Operae è un festival dedicato al design indipendente ma è fondamentale sottolineare come questo appuntamento annuale a Torino sia ogni anno più importante per permettere che design, artigianato, gallerie e istituzione si incontrino. Durante l’edizione 2015 molti designer presenti ad Operae hanno stretto importanti rapporti lavorativi, un esempio lampante è quello di Federico Peri che ha incontrato la galleria Nilufar o i tappeti Arengario per Cappellini di Zanellato e Bortotto.
L’edizione 2016 si svolgerà dal 3 al 6 Novembre all’interno di Palazzo Cisterna a Torino e il progetto curatoriale del festival è stato affidato ad Annalisa Rosso, giornalista indipendente di design e architettura, consulenze per aziende, agenzie creative e di trend forecasting, ha contribuito ai lanci editoriali come AtCasa, organizzato mostre per Zona Ventura Lambrate, contribuito all’apertura del mercato italiano per l’e-commerce MADE.COM e collaborato con diversi poli universitari.
La lunga lista di esperienze lavorative importanti è solo l’introduzione per capire il ruolo svolto da Annalisa Rosso per l’edizione 2016 di Operae che avrà come tema Designing the future, un nuovo modo per guardare la figura del designer.
• Un Manifesto di dieci punti per spiegare il tema della settima edizione del Festival e si parla di coraggio, dell’importanza delle proprie scelte. C’è una scelta che hai fatto e che racconteresti ai designer per spiegare cosa significa oggi avere coraggio in questo settore?
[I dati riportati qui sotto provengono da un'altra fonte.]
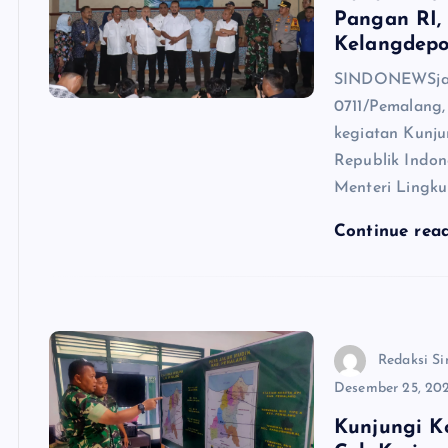
Pangan RI,
Kelangdep
SINDONEWSjat
0711/Pemalang,
kegiatan Kunju
Republik Indon
Menteri Lingk
Continue rea
Redaksi Si
Desember 25, 20
Kunjungi K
Pochi giorni fa ho letto che Eleanoor Roosevelt diceva “fate ogni giorno qualcosa che vi spaventa“. È difficile andare avanti quando si rimane ancorati alla propria comfort zone. Anni fa lavoravo in una grande redazione, ma quando mi è stato offerto un contratto stabile l’ho rifiutato. Sono diventata free lance per poter lavorare a tempo pieno sui temi che mi appassionano. Ci vuole coraggio e forse un po’ di incoscienza per scegliere di seguire le proprie idee.
• Il Calendario di appuntamenti annuali legati al design è sempre più ricco. Quali sono imperdibili, quelli che secondo te riescono ad aprire una finestra sul futuro parlando al presente?
Vado sempre con piacere a Londra, Eindhoven, New York (ma non tutti gli anni, cerco di alternare). Ogni posto ha il suo carattere, i suoi temi che aprono nuove riflessioni. Di recente, negli USA ho avuto la conferma di come il design contemporaneo da collezione stia vivendo un momento eccezionale. E mi ha colpita la Design Week di Pechino per la sua capacità di lavorare sullo status quo concretamente, aprendo nuove prospettive alla città.
• Se ti chiedessi tre nomi (progettisti, aziende, prodotti) per raccontare il design nel 2016?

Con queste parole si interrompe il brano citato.